The more complex a program or application, the more likely it contains exploitable or otherwise dangerous faults. Containers are a way of limiting the damage by limiting an application access to the bare minimum. Ideally we would have a separate and instantly replaceable computer for every little daemon and service we run. Sadly, even with virtual machines, this would hardly be an efficient use of resources, so containers try to find a middle ground by allowing us to separate applications almost as if they were running on different machines, while actually sharing the same hardware and operating system kernel.
Several features come together to make this possible:
And it is a good idea to augment them with others:
- seccomp-bpf syscall filter
- packet filtering (ebtables)
- virtual network devices
Armed with these keywords, your week should now be filled with interesting and productive reading. :-)

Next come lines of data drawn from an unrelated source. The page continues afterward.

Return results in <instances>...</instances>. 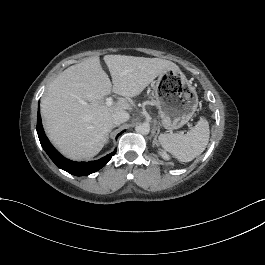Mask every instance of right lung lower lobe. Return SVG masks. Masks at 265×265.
<instances>
[{"label":"right lung lower lobe","instance_id":"1","mask_svg":"<svg viewBox=\"0 0 265 265\" xmlns=\"http://www.w3.org/2000/svg\"><path fill=\"white\" fill-rule=\"evenodd\" d=\"M38 108V116H37V133L40 140V143L51 158V160L61 169L67 171L70 174L76 176H86L91 173H94L101 169L107 162L112 158V156L116 153V149L106 155L105 157L96 160V161H89V162H74L65 157H63L55 148L50 144L49 140L47 139L41 122V116ZM121 134V133H120ZM119 134V135H120Z\"/></svg>","mask_w":265,"mask_h":265}]
</instances>
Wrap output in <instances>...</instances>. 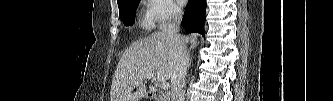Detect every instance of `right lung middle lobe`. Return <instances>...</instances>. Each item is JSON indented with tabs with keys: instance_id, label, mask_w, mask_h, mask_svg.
I'll return each instance as SVG.
<instances>
[{
	"instance_id": "1",
	"label": "right lung middle lobe",
	"mask_w": 333,
	"mask_h": 101,
	"mask_svg": "<svg viewBox=\"0 0 333 101\" xmlns=\"http://www.w3.org/2000/svg\"><path fill=\"white\" fill-rule=\"evenodd\" d=\"M139 2L140 0H122L118 3L120 18L125 26L133 25Z\"/></svg>"
}]
</instances>
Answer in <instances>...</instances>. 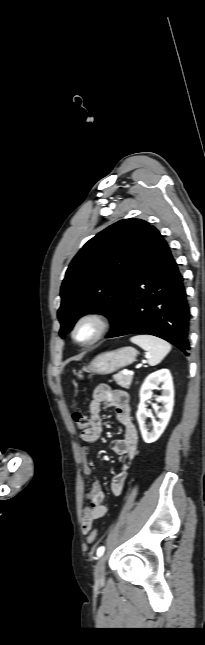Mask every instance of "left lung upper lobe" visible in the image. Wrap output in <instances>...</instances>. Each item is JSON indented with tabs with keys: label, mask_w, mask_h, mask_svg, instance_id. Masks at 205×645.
<instances>
[{
	"label": "left lung upper lobe",
	"mask_w": 205,
	"mask_h": 645,
	"mask_svg": "<svg viewBox=\"0 0 205 645\" xmlns=\"http://www.w3.org/2000/svg\"><path fill=\"white\" fill-rule=\"evenodd\" d=\"M149 226L141 219L121 220L90 239L74 257L60 292L62 338L87 313L107 316L109 334L117 329L128 275Z\"/></svg>",
	"instance_id": "1"
}]
</instances>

If all you want are some opinionated basics however, read on:
How to use a container?
The more containment and separation between applications, the more secure a system gets.
Unfortunately few applications come with ready-to-use definition of what access and other applications it requires to function at a minimum. There are ways of finding this out (makejail, documentation, strace, apparmor profiles), but it will always involve some work.

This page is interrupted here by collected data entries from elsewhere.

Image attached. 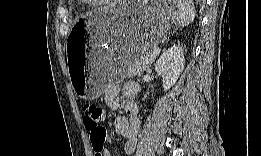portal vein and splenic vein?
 <instances>
[{
  "mask_svg": "<svg viewBox=\"0 0 261 156\" xmlns=\"http://www.w3.org/2000/svg\"><path fill=\"white\" fill-rule=\"evenodd\" d=\"M160 49L159 48H156L154 49L151 53H150V57L151 58H155L156 56H158L160 54Z\"/></svg>",
  "mask_w": 261,
  "mask_h": 156,
  "instance_id": "18ae733b",
  "label": "portal vein and splenic vein"
}]
</instances>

You have to find your own balance between the security one requires and the effort needed to attain it.
Furthermore, what even is an application? Is it a single program or daemon? Or a bunch of programs running in parallel and working in concert towards a single purpose?

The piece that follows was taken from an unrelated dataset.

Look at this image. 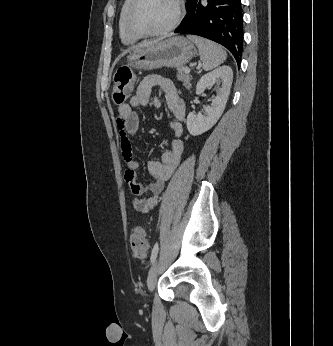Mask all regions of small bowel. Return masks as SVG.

How to NOT use a container?
Sometimes (web)developers see the Linux systems that run their (web)applications as a house of card that they better not touch or they don’t want to deal with security and quality policies of various Linux distributions. The reason being, that if it works for them, it should work just like that for the end-user. Conveniently containers now allow us to package an applications plus the whole linux ecosystem around it. Unfortunately this just makes everything worse. It makes it harder to actually secure and separate applications from each other while providing a false semblance of security.
What is chroot and what can and can’t it do?
A chroot is a root file system (e.g. a whole Linux distribution) inside your host root file system in which a program runs.
The idea being that a chrooted application can not access any file outside it’s chroot.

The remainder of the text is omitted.